На глазах Оксаны блеснули. Ей стало невыносимо одиноко. Женька обнял её – пьяную и грустную.
– Да не переживай ты так, – сказал он. – Всё будет хорошо.
Оксана согласно кивнула.
– Ешь шоколад, – предложил ей Женька. – Сладкое от всего помогает.
Беззвучно хлюпая слезами, Оксана захрустела обёрткой пятидесятирублёвого "Театра". Часы на её тонком запястье показывали без двух минут шесть. Оксана сглотнула горечь нечаянных слёз и уткнулась лицом в мягкий ворс Женькиной шинели.
– Оксана, милая, ну что ты, – быстро зашептал Женька.
Скорый неумолимо нёс их к конечному пункту назначения.
Пазевальк, дивизионная гауптвахта. Август 1945 года.
Вот уже пять недель кряду Сашка Журавлёв маялся в скуке на дивизионной «губе» в ожидании своего приговора. С трибуналом в политоделе дивизии опять что-то не заладилось. Сперва прокурор ждал полного выздоровления Сашки, потом у трибунала нашлись более важные для рассмотрения дела, и про Сашку забыли. Вот и приходилось маяться от скуки в пыльной камере, где кроме нар и выносной деревянной бадьи-"параши" был тяжёлый стол из тёмного полированного дерева и книжка без обложки, пестревшая старославянскими ятями и ижицами. Пространное описание жития российских святых одновременно было и туалетной бумагой и средством культурного досуга заключённых на гауптвахте.
Компанию Сашке составлял разбитной пехотный лейтенант Островский, бывший вор из "ссученных", заработавший свои звёздочки в отдельных штрафных батальонах под Ржевом, и потерявший погоны в беспробудных пьянках и дебошах в победном мае одна тысяча девятьсот сорок пятого. Островский отличался весёлым построением духа, невыносимым оптимизмом и в общем-то был неплохим "пассажиром" , хоть и обладал неистребимыми блатными повадками. Сам Островский беззлобно называл Сашку начальником и питал странное уважение к плотному кокну бинтов, туго наверченных на Сашкиной голове.
Последнюю неделю сокамерники всё больше молчали, предаваясь своим тревожным размышлениям в промежутках между завтраком, обедом и вечерним чаем. Несколько приунывший Островский даже перестал красочно описывать свою блатную Одиссею, которая включала в себя массу самых разнообразных подвигов, море выпитой водки и десятки повергнутых красавиц – "красючек" и "шалав", среди которых была и Любовь Орлова, и жена Молотова. Что-что, а врать урка из штрафбата умел.
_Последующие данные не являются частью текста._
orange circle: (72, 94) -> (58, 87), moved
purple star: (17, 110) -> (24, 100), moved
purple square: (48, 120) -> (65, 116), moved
Сашка без интереса слушавший ненавязчивый трёп Островского, втихомолку терзаясь своими "отдельными" мыслями. Главной среди них, было – шлёпнут или подождут? Сашкина статья сама собой подразумевала вышак , но законы военного времени отошли в прошлое вместе с победным майским салютом. Островский, в данный момент пытавшийся накроить колоду карт из жития святых семнадцатого века, совсем не рассуждал по поводу собственной участи – счастливец шёл по лёгкой "одной ногой на параше отстоять" статье, и всё что грозило блатарю – "пять по банку и семь на коржа" . А пять лет – это пять лет. Это вам не вышак.
Сашка повернулся, поудобнее устраиваясь на жёстких нарах. В камере царила невообразимая августовская духота и он лежал в одном белье, забросив в угол мятый китель со следами споротых погон и форменные брюки. Островский в своём углу сосредоточенно втирал в куски бумаги месиво из обеденной пайки, мастеря из "Жития Сергия Радонежского" бубнового валета. Сквозь небольшое окно, наглухо забитое планками от немецких патронных цинков, в камеру пробивались обжигающие солнечные лучи, сохшие на белых от извёстки стенах. День клонился к вечеру.
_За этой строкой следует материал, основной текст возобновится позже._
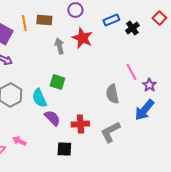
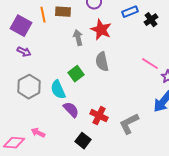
pink line: (131, 72) -> (150, 64), turned -30
green square: (57, 82) -> (76, 74), turned 35
gray semicircle: (112, 94) -> (102, 62), moved
red cross: (80, 124) -> (99, 116), turned 30
black square: (64, 149) -> (83, 141), turned 35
Вот-вот дежурный по гауптвахте должен был принести котелок тёплого слега сладковатого чая, а выносной вертухай убрать из камеры зловонную "парашу". Островский обладавший едким чувством юмора, каждый раз превращал эту нехитрую процедуру в настоящий цирк. Заставляя Сашку смеяться до боли в скулах. Смеяться Сашке было всё ещё больно – швы обильно украшавшие его лицо, остро отзывались резью при каждой гримасе. Хирург, прооперировший Сашку в полевом госпитале, убеждал его, что он легко отделался, сохранив большую часть скулы и целые фрагменты челюсти. По мнению хирурга у Сашки мог возникнуть незаживающий свищ, а это было бы гораздо хуже.
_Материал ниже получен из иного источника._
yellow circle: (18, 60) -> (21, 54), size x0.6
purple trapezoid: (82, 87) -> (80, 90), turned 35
Но и без свища Сашке приходилось несладко – комендант гауптвахты, хватался за голову от предписания врачей кормить подследственного Журавлёва жидкой высококалорийной пищей и исправно строчил рапорты о переводе Сашки обратно в госпиталь, на что получал резонные и потому всегда краткие ответы от вышестоящего начальства, – выражавшихся в двух словах, на которых держалась рабоче-крестьянская Красная армия. Начальство неизменно отписывало коменданту два слова – "Не положено". Комендант гауптвахты от разочарования запил, а Сашка включил в свой рацион тошнотворные американские супы-пюре и жидкую манную кашу-размазню. Манную крупу и сухой концентрат для супов предприимчивый комендант добывал на Пазевальском шварцмаркте, самым постыдным образом выменивая дефицитный продукт на казённый гуталин и портянки.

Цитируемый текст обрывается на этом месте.